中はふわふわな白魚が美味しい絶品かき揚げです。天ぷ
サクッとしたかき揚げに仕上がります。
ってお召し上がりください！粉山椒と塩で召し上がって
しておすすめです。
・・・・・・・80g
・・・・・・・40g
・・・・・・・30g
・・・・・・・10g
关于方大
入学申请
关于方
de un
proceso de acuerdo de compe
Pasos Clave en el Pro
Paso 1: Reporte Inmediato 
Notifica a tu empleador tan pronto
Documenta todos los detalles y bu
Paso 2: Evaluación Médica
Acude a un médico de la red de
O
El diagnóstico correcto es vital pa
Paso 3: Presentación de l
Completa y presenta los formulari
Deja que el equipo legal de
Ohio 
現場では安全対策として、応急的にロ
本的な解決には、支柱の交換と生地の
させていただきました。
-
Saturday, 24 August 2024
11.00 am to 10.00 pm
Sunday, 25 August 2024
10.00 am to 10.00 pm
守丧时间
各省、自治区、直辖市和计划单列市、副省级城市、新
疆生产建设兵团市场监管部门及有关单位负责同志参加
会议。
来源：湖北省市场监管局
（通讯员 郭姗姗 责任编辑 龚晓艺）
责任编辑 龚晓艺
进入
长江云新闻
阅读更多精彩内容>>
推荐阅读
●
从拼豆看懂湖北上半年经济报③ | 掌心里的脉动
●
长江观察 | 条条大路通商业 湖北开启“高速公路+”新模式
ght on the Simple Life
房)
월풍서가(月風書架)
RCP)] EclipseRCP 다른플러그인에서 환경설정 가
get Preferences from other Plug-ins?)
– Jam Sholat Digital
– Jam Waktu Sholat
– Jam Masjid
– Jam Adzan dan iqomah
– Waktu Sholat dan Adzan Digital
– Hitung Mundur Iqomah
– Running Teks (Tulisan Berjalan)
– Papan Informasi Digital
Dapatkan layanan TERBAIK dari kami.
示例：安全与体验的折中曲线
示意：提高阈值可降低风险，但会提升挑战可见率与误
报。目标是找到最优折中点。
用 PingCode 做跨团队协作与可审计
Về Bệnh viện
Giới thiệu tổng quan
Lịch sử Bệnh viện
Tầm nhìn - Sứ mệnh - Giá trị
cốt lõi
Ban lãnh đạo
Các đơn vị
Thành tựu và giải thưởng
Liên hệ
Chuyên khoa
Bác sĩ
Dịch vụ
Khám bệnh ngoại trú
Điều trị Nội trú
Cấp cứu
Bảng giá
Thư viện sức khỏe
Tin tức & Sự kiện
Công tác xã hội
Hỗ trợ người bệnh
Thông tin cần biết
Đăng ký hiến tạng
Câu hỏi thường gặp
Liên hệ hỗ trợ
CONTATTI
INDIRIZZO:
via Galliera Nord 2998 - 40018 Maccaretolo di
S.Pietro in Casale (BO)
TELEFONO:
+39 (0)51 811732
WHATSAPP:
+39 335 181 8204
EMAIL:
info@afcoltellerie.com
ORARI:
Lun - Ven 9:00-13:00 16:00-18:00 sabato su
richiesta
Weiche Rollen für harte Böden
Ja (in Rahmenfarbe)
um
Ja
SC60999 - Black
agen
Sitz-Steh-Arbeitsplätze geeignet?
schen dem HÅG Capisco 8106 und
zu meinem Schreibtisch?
____________
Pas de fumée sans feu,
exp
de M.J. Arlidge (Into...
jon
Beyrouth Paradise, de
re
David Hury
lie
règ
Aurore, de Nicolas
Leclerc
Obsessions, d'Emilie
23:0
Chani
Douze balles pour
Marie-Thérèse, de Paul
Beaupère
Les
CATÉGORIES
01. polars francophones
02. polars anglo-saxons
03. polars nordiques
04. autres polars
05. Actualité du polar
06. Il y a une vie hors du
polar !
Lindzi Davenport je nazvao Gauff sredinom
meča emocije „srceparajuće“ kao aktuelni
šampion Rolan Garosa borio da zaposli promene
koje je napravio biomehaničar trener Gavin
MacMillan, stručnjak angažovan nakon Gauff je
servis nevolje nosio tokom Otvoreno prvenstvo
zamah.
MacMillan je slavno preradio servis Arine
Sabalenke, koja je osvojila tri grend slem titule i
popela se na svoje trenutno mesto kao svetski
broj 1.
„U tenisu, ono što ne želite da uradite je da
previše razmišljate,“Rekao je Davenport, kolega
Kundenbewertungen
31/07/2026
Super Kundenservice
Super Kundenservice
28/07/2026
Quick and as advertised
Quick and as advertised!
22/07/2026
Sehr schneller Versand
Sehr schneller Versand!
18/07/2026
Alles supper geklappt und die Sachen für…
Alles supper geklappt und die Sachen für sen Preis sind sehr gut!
____________
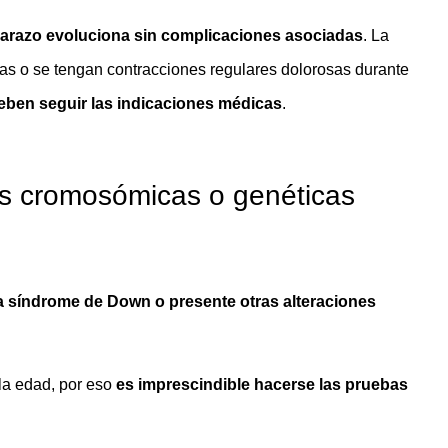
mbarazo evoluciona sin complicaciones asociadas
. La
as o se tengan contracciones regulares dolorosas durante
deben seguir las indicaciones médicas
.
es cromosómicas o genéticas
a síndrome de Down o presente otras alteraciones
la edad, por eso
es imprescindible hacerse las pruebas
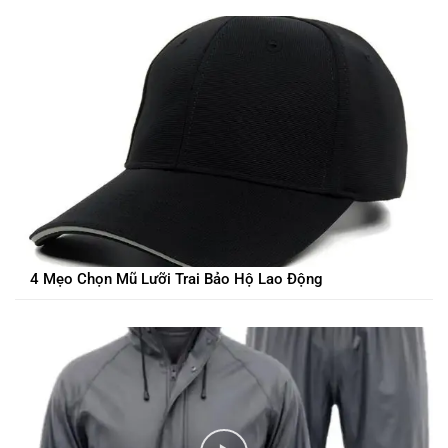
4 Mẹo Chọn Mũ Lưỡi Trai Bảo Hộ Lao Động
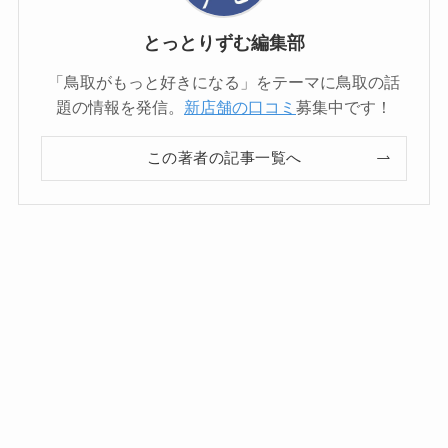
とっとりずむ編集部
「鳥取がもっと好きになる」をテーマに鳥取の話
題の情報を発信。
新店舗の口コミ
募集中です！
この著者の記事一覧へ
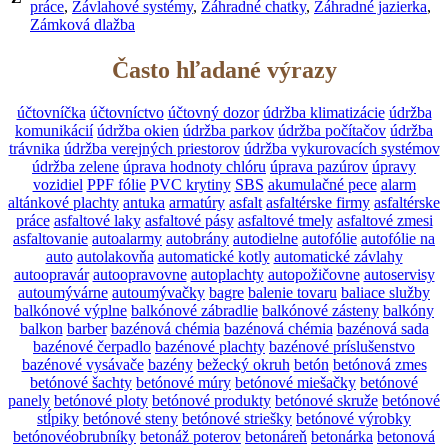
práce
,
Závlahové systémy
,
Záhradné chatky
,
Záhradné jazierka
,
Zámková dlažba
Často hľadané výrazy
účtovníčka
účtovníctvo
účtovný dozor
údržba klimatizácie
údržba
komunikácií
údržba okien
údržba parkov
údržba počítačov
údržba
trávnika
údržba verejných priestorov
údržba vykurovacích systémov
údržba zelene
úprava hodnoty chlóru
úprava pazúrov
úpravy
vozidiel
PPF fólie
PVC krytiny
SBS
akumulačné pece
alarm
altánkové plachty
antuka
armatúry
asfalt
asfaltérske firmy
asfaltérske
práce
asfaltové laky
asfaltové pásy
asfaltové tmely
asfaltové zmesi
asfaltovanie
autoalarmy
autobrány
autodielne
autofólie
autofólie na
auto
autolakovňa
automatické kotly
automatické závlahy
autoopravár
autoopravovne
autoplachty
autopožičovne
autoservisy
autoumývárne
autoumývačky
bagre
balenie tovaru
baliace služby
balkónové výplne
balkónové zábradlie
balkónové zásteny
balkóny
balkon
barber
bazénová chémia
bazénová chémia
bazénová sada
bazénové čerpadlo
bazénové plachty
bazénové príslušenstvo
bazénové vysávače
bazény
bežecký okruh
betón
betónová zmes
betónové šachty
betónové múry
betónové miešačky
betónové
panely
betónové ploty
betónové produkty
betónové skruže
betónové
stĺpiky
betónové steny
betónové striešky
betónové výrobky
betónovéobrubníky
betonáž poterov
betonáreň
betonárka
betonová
____________
-- Problem to work on --
Whenever a line in the records above contains the string "bazénové", copy that line.

-- Answer box --
bazénové čerpadlo
bazénové plachty
bazénové príslušenstvo
bazénové vysávače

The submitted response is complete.